What you need to do: What is needed is a word-for-word copy of the lines below from the one with "het dagelijks leven van gezinnen, inheemse" through the one with "материально", both included, with every picture left out.

Data extracts:
- - - - -

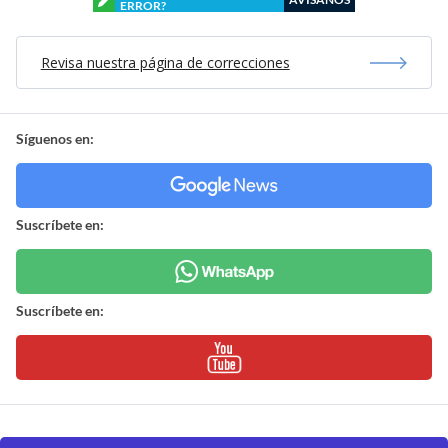
ERROR?
Revisa nuestra página de correcciones
Síguenos en:
Suscríbete en:
Suscríbete en:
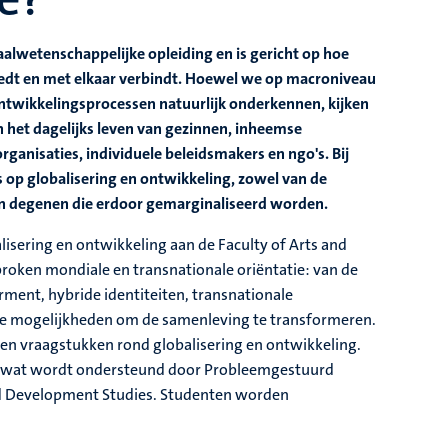
alwetenschappelijke opleiding en is gericht op hoe
edt en met elkaar verbindt. Hoewel we op macroniveau
n ontwikkelingsprocessen natuurlijk onderkennen, kijken
 het dagelijks leven van gezinnen, inheemse
anisaties, individuele beleidsmakers en ngo's. Bij
s op globalisering en ontwikkeling, zowel van de
van degenen die erdoor gemarginaliseerd worden.
lisering en ontwikkeling aan de Faculty of Arts and
roken mondiale en transnationale oriëntatie: van de
ment, hybride identiteiten, transnationale
we mogelijkheden om de samenleving te transformeren.
 en vraagstukken rond globalisering en ontwikkeling.
d, wat wordt ondersteund door Probleemgestuurd
and Development Studies. Studenten worden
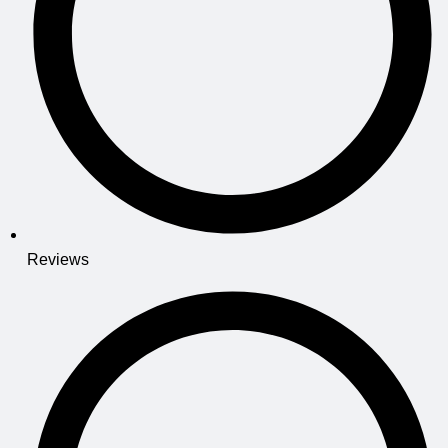
Reviews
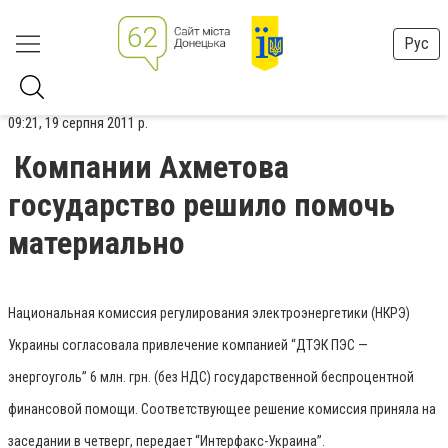
Рус
09:21, 19 серпня 2011 р.
Компании Ахметова
государство решило помочь
материально
Национальная комиссия регулирования электроэнергетики (НКРЭ)
Украины согласовала привлечение компанией “ДТЭК ПЭС —
энергоуголь” 6 млн. грн. (без НДС) государственной беспроцентной
финансовой помощи. Соответствующее решение комиссия приняла на
заседании в четверг, передает “Интерфакс-Украина”.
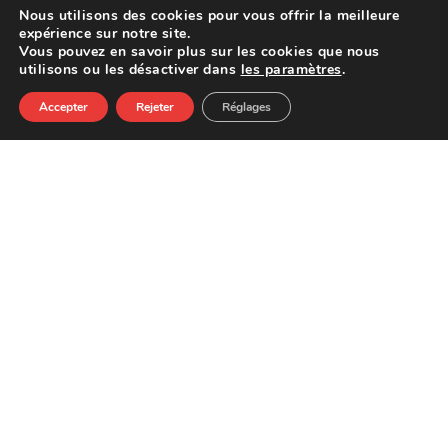
Nous utilisons des cookies pour vous offrir la meilleure
expérience sur notre site.
Vous pouvez en savoir plus sur les cookies que nous
utilisons ou les désactiver dans
les paramètres
.
Accepter
Rejeter
Réglages
Our Menu
For Cocktails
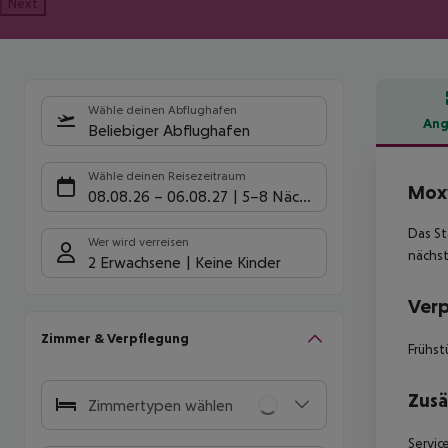
Next
Wähle deinen Abflughafen
Ang
Beliebiger Abflughafen
Hote
Wähle deinen Reisezeitraum
Moxy
08.08.26
–
06.08.27
5-8 Nächte
Das St
Wer wird verreisen
nächst
2 Erwachsene
Keine Kinder
Ver
Zimmer & Verpflegung
Frühst
Zusä
Zimmertypen wählen
Servic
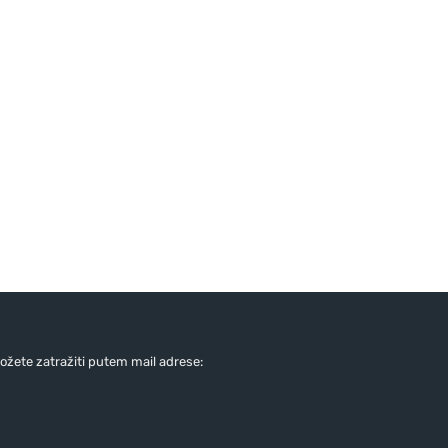
žete zatražiti putem mail adrese:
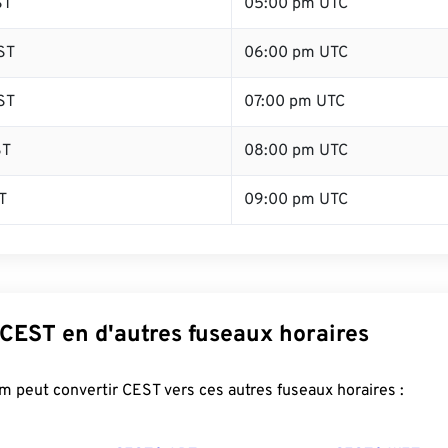
ST
05:00 pm UTC
ST
06:00 pm UTC
ST
07:00 pm UTC
ST
08:00 pm UTC
T
09:00 pm UTC
 CEST en d'autres fuseaux horaires
 peut convertir CEST vers ces autres fuseaux horaires :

- - - - -

Exercise solution:
 het dagelijks leven van gezinnen, inheemse
anisaties, individuele beleidsmakers en ngo's. Bij
s op globalisering en ontwikkeling, zowel van de
van degenen die erdoor gemarginaliseerd worden.
lisering en ontwikkeling aan de Faculty of Arts and
roken mondiale en transnationale oriëntatie: van de
ment, hybride identiteiten, transnationale
we mogelijkheden om de samenleving te transformeren.
 en vraagstukken rond globalisering en ontwikkeling.
d, wat wordt ondersteund door Probleemgestuurd
and Development Studies. Studenten worden
Reviews
Рус
09:21, 19 серпня 2011 р.
Компании Ахметова
государство решило помочь
материально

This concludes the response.